═══ The data ═══

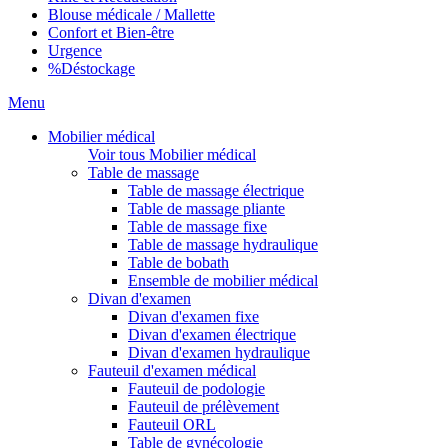
Blouse médicale / Mallette
Confort et Bien-être
Urgence
%
Déstockage
Menu
Mobilier médical
Voir tous Mobilier médical
Table de massage
Table de massage électrique
Table de massage pliante
Table de massage fixe
Table de massage hydraulique
Table de bobath
Ensemble de mobilier médical
Divan d'examen
Divan d'examen fixe
Divan d'examen électrique
Divan d'examen hydraulique
Fauteuil d'examen médical
Fauteuil de podologie
Fauteuil de prélèvement
Fauteuil ORL
Table de gynécologie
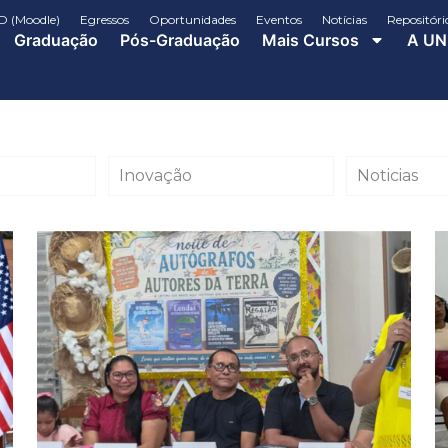
D (Moodle)
Egressos
Oportunidades
Eventos
Notícias
Repositóri
Graduação
Pós-Graduação
Mais Cursos
A UN
Inovação
Noticias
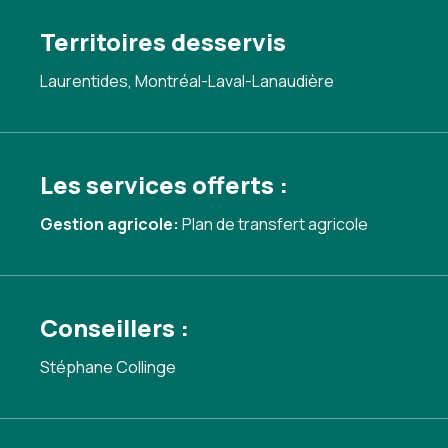
Territoires desservis
Laurentides, Montréal-Laval-Lanaudière
Les services offerts :
Gestion agricole:
Plan de transfert agricole
Conseillers :
Stéphane Collinge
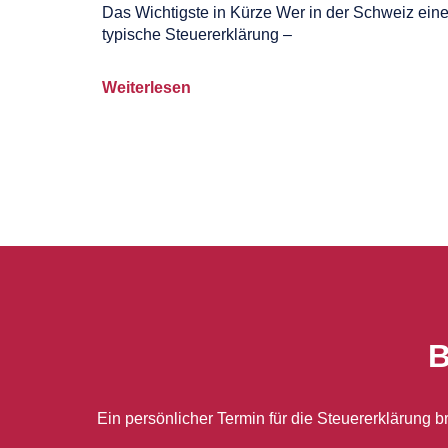
Das Wichtigste in Kürze Wer in der Schweiz ein
typische Steuererklärung –
Weiterlesen
B
Ein persönlicher Termin für die Steuererklärung 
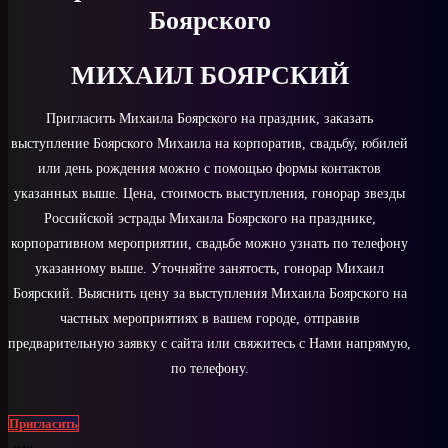
Боярского
МИХАИЛ БОЯРСКИЙ
Пригласить Михаила Боярского на праздник, заказать
выступление Боярского Михаила на корпоратив, свадьбу, юбилей
или день рождения можно с помощью формы контактов
указанных выше. Цена, стоимость выступления, гонорар звезды
Российской эстрады Михаила Боярского на празднике,
корпоративном мероприятии, свадьбе можно узнать по телефону
указанному выше. Уточняйте занятость, гонорар Михаил
Боярский. Выяснить цену за выступления Михаила Боярского на
частных мероприятиях в вашем городе, отправив
предварительную заявку с сайта или свяжитесь с Нами напрямую,
по телефону.
Пригласить
или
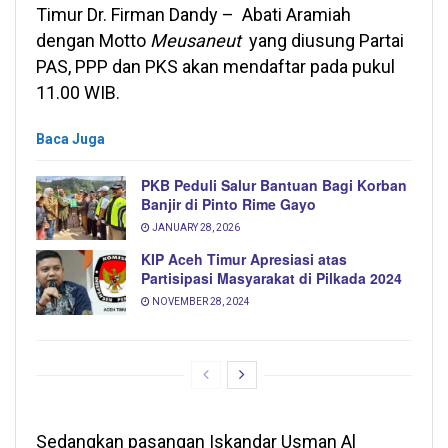
Timur Dr. Firman Dandy – Abati Aramiah
dengan Motto
Meusaneut
yang diusung Partai
PAS, PPP dan PKS akan mendaftar pada pukul
11.00 WIB.
Baca Juga
PKB Peduli Salur Bantuan Bagi Korban
Banjir di Pinto Rime Gayo
JANUARY 28, 2026
KIP Aceh Timur Apresiasi atas
Partisipasi Masyarakat di Pilkada 2024
NOVEMBER 28, 2024
Sedangkan pasangan Iskandar Usman Al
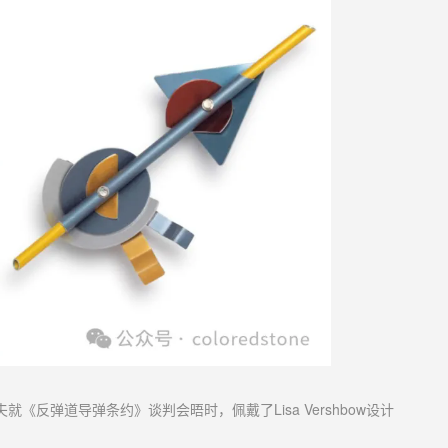
诺夫就《反弹道导弹条约》谈判会晤时，佩戴了
Lisa Vershbow设计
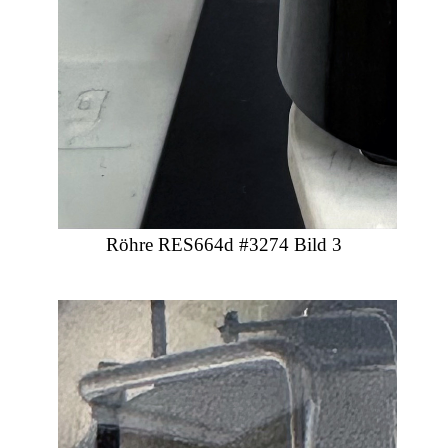
Röhre RES664d #3274 Bild 3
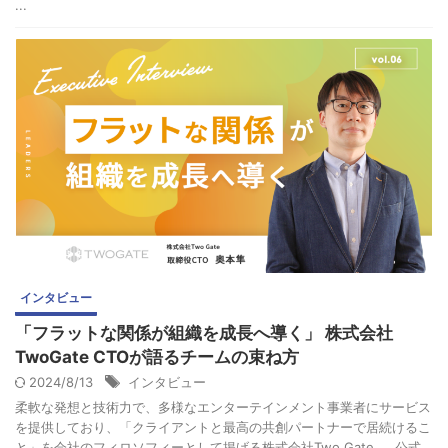
...
インタビュー
「フラットな関係が組織を成長へ導く」 株式会社
TwoGate CTOが語るチームの束ね方
2024/8/13
インタビュー
柔軟な発想と技術力で、多様なエンターテインメント事業者にサービス
を提供しており、「クライアントと最高の共創パートナーで居続けるこ
と」を会社のフィロソフィーとして掲げる株式会社Two Gate。 公式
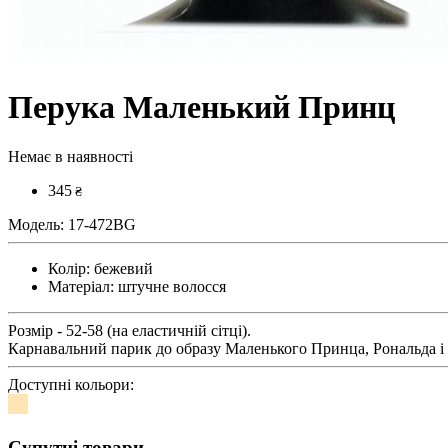
Перука Маленький Принц
Немає в наявності
345
₴
Модель:
17-472BG
Колір:
бежевий
Матеріал:
штучне волосся
Розмір - 52-58 (на еластичній сітці).
Карнавальний парик до образу Маленького Принца, Рональда і т
Доступні кольори:
Супутні товари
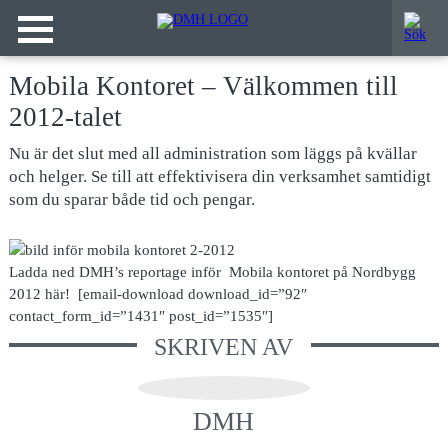
Mobila Kontoret – Välkommen till
2012-talet
Nu är det slut med all administration som läggs på kvällar
och helger. Se till att effektivisera din verksamhet samtidigt
som du sparar både tid och pengar.
Ladda ned DMH’s reportage inför Mobila kontoret på Nordbygg
2012 här! [email-download download_id=”92″
contact_form_id=”1431″ post_id=”1535″]
SKRIVEN AV
DMH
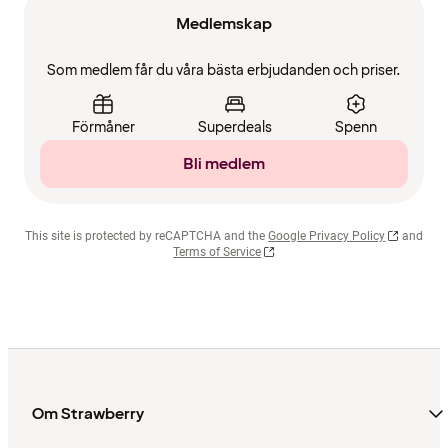
Medlemskap
Som medlem får du våra bästa erbjudanden och priser.
Förmåner
Superdeals
Spenn
Bli medlem
This site is protected by reCAPTCHA and the
Google Privacy Policy
and
Terms of Service
Om Strawberry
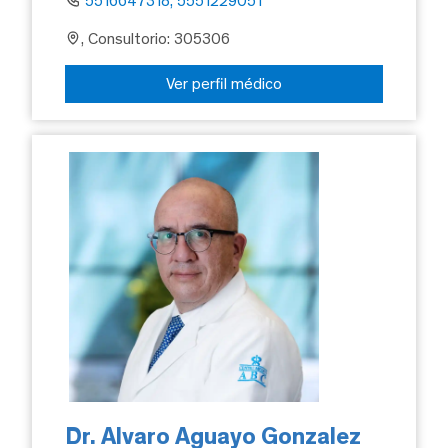
5516647318, 5551229051
, Consultorio: 305306
Ver perfil médico
Dr. Alvaro Aguayo Gonzalez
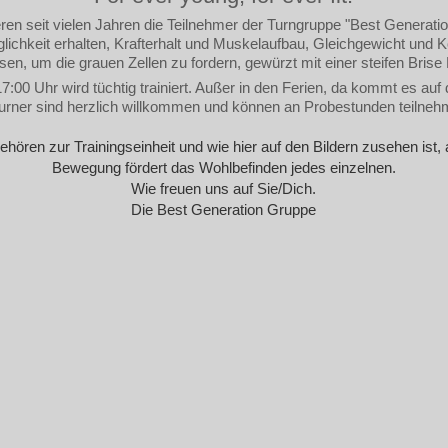
eren seit vielen Jahren die Teilnehmer der Turngruppe "Best Generatio
ichkeit erhalten, Krafterhalt und Muskelaufbau, Gleichgewicht und K
sen, um die grauen Zellen zu fordern, gewürzt mit einer steifen Brise
00 Uhr wird tüchtig trainiert.
Außer in den Ferien, da kommt es auf d
turner sind herzlich willkommen und können an Probestunden teilneh
ören zur Trainingseinheit und wie hier auf den Bildern zusehen ist
Bewegung fördert das Wohlbefinden jedes einzelnen.
Wie freuen uns auf Sie/Dich.
Die Best Generation Gruppe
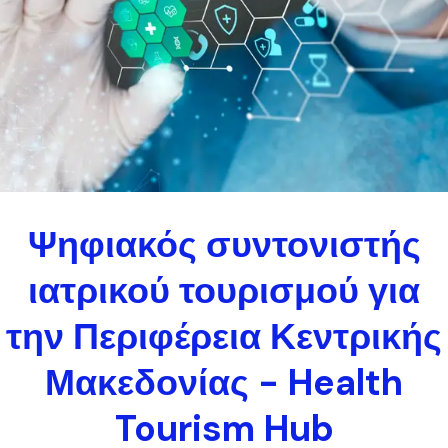
Ψηφιακός συντονιστής
ιατρικού τουρισμού για
την Περιφέρεια Κεντρικής
Μακεδονίας - Health
Tourism Hub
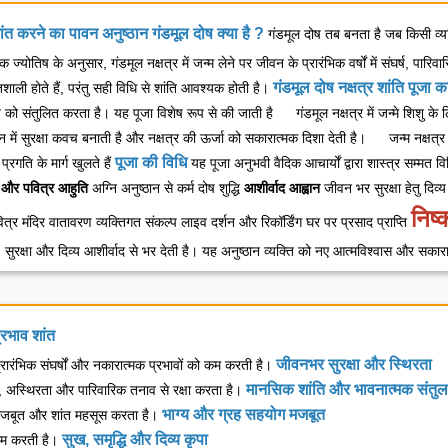
 शांत करने का पावन अनुष्ठान
गंडमूल दोष क्या है ?
गंडमूल दोष तब बनता है जब किसी व्यक्ति
दिक ज्योतिष के अनुसार, गंडमूल नक्षत्र में जन्म लेने पर जीवन के प्रारंभिक वर्षों में संघर्ष,
गंडमूल दोष नक्षत्र शांति पूजा क
तिशाली होते हैं, परंतु सही विधि से शांति आवश्यक होती है।
य को संतुलित करता है।
यह पूजा विशेष रूप से की जाती है
गंडमूल नक्षत्र में जन्मे शिशु के 
 में सुरक्षा कवच बनाती है और नक्षत्र की ऊर्जा को सकारात्मक दिशा देती है।
जन्म नक्षत्र 
पूजा की विधि
गति के मार्ग खुलते हैं
यह पूजा अनुभवी वैदिक आचार्यों द्वारा शास्त्र सम्मत व
और पवित्र आहुति
अग्नि अनुष्ठान से कर्म दोष शुद्धि
आशीर्वाद आह्वान
जीवन भर सुरक्षा हेतु दिव्य
निष्क
ित्र मंदिर वातावरण
व्यक्तिगत संकल्प
लाइव दर्शन और रिकॉर्डिंग
घर पर प्रसाद प्राप्ति
, सुरक्षा और दिव्य आशीर्वाद से भर देती है। यह अनुष्ठान व्यक्ति को नए आत्मविश्वास और सकार
्रभाव शांत
जीवनभर सुरक्षा और स्थिरता
्रारंभिक संघर्षों और नकारात्मक प्रभावों को कम करती है।
मानसिक शांति और भावनात्मक संतु
ं, अस्थिरता और पारिवारिक तनाव से रक्षा करता है।
भाग्य और ग्रह सहयोग मजबूत
से मजबूत और शांत महसूस करता है।
सुख, समृद्धि और दिव्य कृपा
ुगम करती है।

═══

Instructions for the task: Copy each line of the listing in which the word "Боярского" can be found.

Solution to this task:
Боярского
Пригласить Михаила Боярского на праздник, заказать
выступление Боярского Михаила на корпоратив, свадьбу, юбилей
Российской эстрады Михаила Боярского на празднике,
Боярский. Выяснить цену за выступления Михаила Боярского на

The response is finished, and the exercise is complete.